== ENTRIES PROVIDED ==

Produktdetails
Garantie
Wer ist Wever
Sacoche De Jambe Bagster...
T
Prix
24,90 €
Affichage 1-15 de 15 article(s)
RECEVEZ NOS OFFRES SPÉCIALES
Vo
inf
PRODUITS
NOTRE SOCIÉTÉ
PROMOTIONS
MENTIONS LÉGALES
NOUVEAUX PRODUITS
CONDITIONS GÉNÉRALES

===
== ENTRIES PROVIDED ==

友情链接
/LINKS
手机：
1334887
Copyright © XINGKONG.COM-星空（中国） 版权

===
== ENTRIES PROVIDED ==

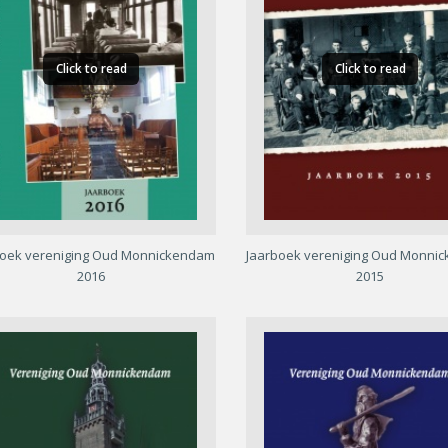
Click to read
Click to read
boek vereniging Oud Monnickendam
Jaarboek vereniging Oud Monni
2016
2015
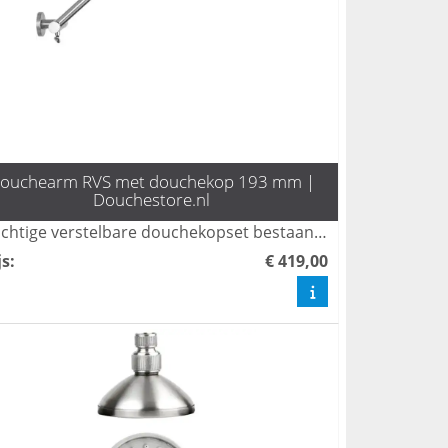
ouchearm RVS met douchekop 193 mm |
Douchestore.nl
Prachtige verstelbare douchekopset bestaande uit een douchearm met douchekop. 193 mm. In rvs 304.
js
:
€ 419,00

===

▶ [ASSIGNED TASK]: Of the entries above, transcribe exactly those lines that fall between the line containing "Produktdetails" and the line containing "CONDITIONS GÉNÉRALES", together with those two lines.

▶ [RESULT BELOW]:
Produktdetails
Garantie
Wer ist Wever
Sacoche De Jambe Bagster...
T
Prix
24,90 €
Affichage 1-15 de 15 article(s)
RECEVEZ NOS OFFRES SPÉCIALES
Vo
inf
PRODUITS
NOTRE SOCIÉTÉ
PROMOTIONS
MENTIONS LÉGALES
NOUVEAUX PRODUITS
CONDITIONS GÉNÉRALES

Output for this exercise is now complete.